Nesta quinta-feira, 6, Dia do Rap, ele conversou com a Rolling Stone Brasil sobre sua trajetória, mudanças na cena e perspectivas para o futuro.
Para o rapper, a vida e a arte não são coisas separadas. São espelhos que se refletem constantemente. "As mudanças [na carreira e na vida] são reflexo um do outro. No entanto, creio que as transformações pessoais impactam minha arte de forma ainda mais intensa." Seria impossível, explica, que sua música não mudasse diante de uma vida em movimento.
A trajetória de Projota é, portanto, um retrato das transformações do rap brasileiro. Quando começou, nos anos 1990 e no início dos anos 2000, tudo era selvagem e purista.

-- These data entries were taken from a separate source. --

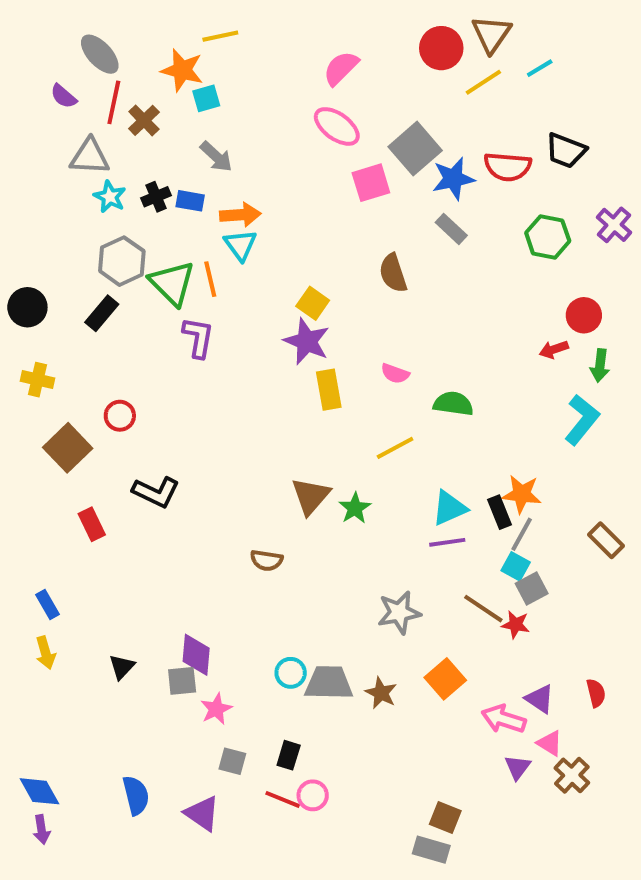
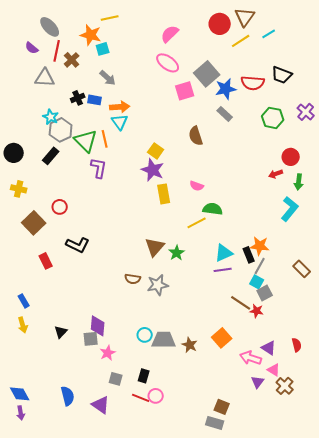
cyan star: (110, 197) -> (51, 117), moved
green semicircle: (453, 404) -> (213, 209), moved
gray star: (399, 613) -> (158, 285), moved

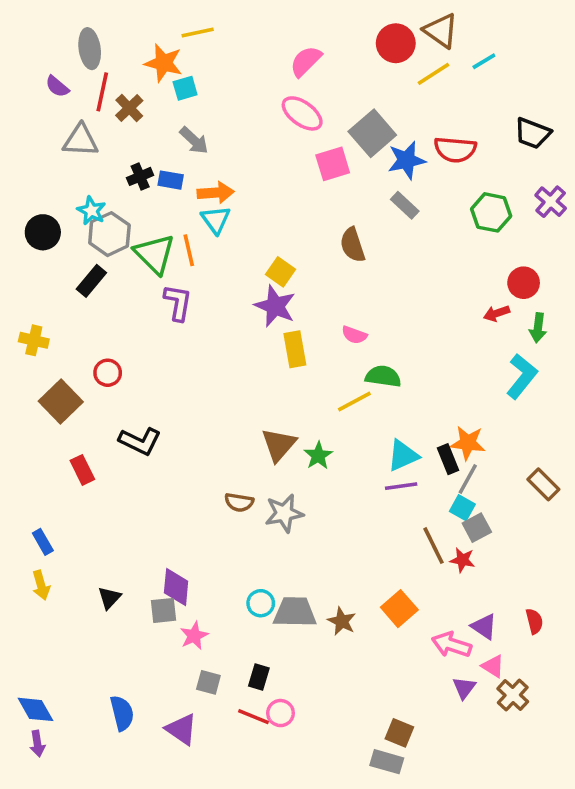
brown triangle: (245, 17) -> (441, 31), turned -30
gray ellipse: (50, 27) -> (90, 49), turned 35
black trapezoid: (282, 75) -> (533, 133), moved
black circle: (14, 153) -> (43, 232), moved
brown line: (241, 303) -> (434, 546), turned 30

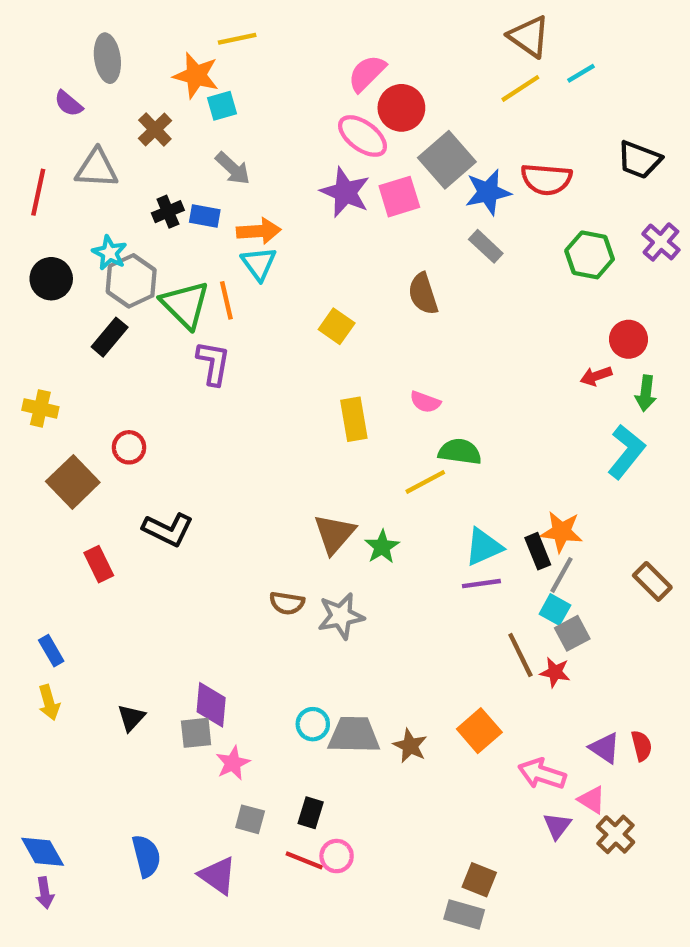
red circle: (396, 43) -> (401, 108), moved
red line: (102, 92) -> (38, 192), moved
purple star: (275, 306) -> (345, 192), moved
purple triangle: (484, 627) -> (605, 748), moved

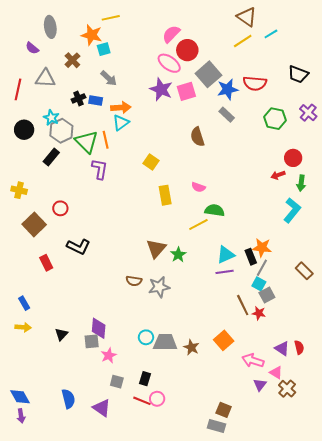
cyan triangle: (259, 264) -> (121, 123), turned 30
yellow square: (337, 326) -> (151, 162), moved
yellow arrow: (49, 703) -> (23, 327), turned -70

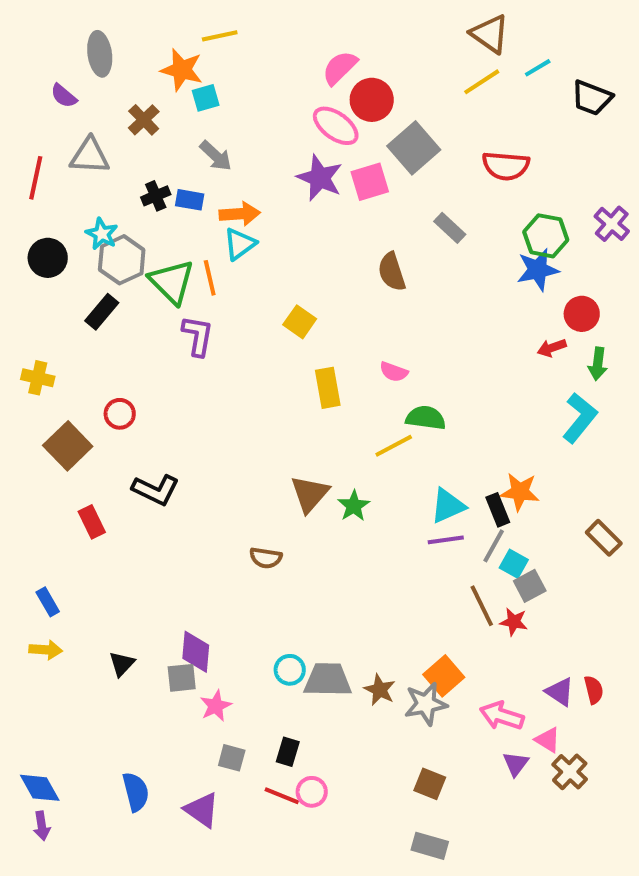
black trapezoid: (298, 74) -> (592, 98), moved
blue star: (228, 89) -> (538, 270), moved
gray line: (262, 268) -> (494, 546), moved
gray star: (159, 287) -> (426, 704), moved
brown square: (224, 410) -> (430, 784), moved

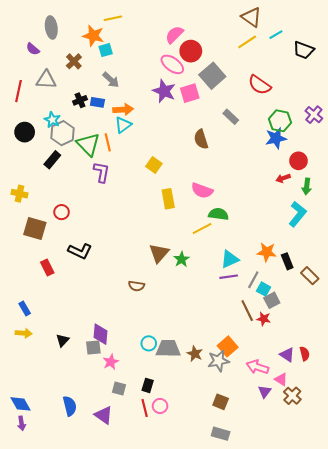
red semicircle: (506, 166) -> (260, 85), turned 30
pink semicircle: (394, 372) -> (202, 191), size x1.5
brown square: (68, 446) -> (35, 229), turned -30
black rectangle: (498, 510) -> (287, 261), moved
red line: (282, 796) -> (145, 408), turned 54

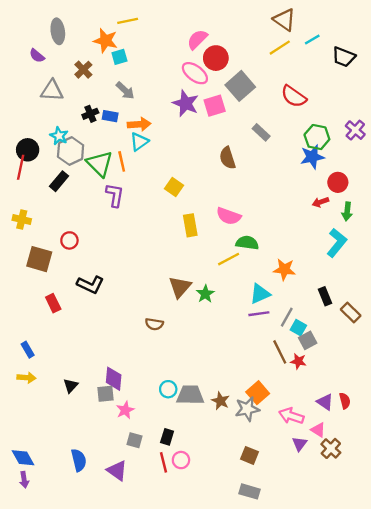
red line: (18, 91) -> (21, 167), moved
orange star: (267, 252) -> (284, 270), moved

"Antigamente, tudo era um pouco mais purista, e as intenções que tínhamos quando começamos a fazer rap não eram influenciadas pelo dinheiro, simplesmente porque não havia dinheiro envolvido. Sinceramente, embora isso hoje, de certa forma, possa desvirtuar algumas atitudes coletivas, eu não gostaria que voltássemos àquela realidade. Prefiro ver os meninos e as meninas desta geração tendo a possibilidade de enxergar uma luz no horizonte por meio da música rap."
Projota ajudou a levar o rap para lugares que o gênero nunca havia ocupado antes. Curiosamente, nem sempre foi uma decisão consciente. "No início, eu jamais pensava nisso. Mas, conforme os anos passaram e minha música foi conquistando o gosto popular, essa responsabilidade se tornou algo consciente", explica. "Passei a tomar decisões que colaborassem com esse movimento, criando músicas com mensagens fortes, mas que pudessem ser consumidas por diferentes públicos."
E, com a popularização do gênero, muitos acreditam que o propósito do rapper perdeu força ao chegar ao mainstream. Projota, porém, prefere o equilíbrio — visando o mainstream, mas sempre com a cabeça nas raízes: "O equilíbrio, na maioria das vezes, é a resposta mais adequada. É possível fazer o seu rap, conquistar seu espaço, ganhar dinheiro, buscar mais recursos e crescer, sem ultrapassar limites que fazem parte dos pilares dessa cultura."
Quanto à nova geração, Projota acompanha com atenção.
"Sou muito fã do Jotapê. Ele veio das batalhas de rima, é um jovem artista e acredito que tem um futuro brilhante pela frente. Também faço questão de destacar as mulheres que vêm representando o rap de forma extraordinária. São tantas que fica até difícil citar todas, mas posso mencionar alguns exemplos. Sou fã da Ebony, da Duquesa e da AJuliaCosta", lembra. "É muito bonito ver o que elas vêm construindo e como carregam a atitude que precisamos ver dentro da cena."
Quando questionado sobre o que o rap ainda precisa conquistar — seja em reconhecimento, estrutura ou representatividade — Projota identifica algo que se perdeu no caminho e que precisa ser reconstruído: "Precisamos reconstruir o sentimento de comunidade que existia antigamente. É importante que um fortaleça mais o outro e que todos colaborem para que a cena continue crescendo e se fortalecendo."
Em uma era de competição por algoritmos, playlists, streams — quando tudo virou moeda de troca — essa comunidade não é algo que se reconstrói uma única vez: precisa ser constantemente cultivada. A verdadeira aventura, afinal, não é conquistar números. É criar algo que resista, que acolha, que fortaleça todos. Números são bons, estrutura é necessária, mas uma comunidade sólida é o que torna tudo sustentável.
É por isso que seu conselho ao jovem Projota não é sobre sucesso ou fama:
"Eu diria: 'Só continua, moleque. Não vou te contar nada do que está por vir, porque a glória está na aventura, e não no final do filme'", finaliza.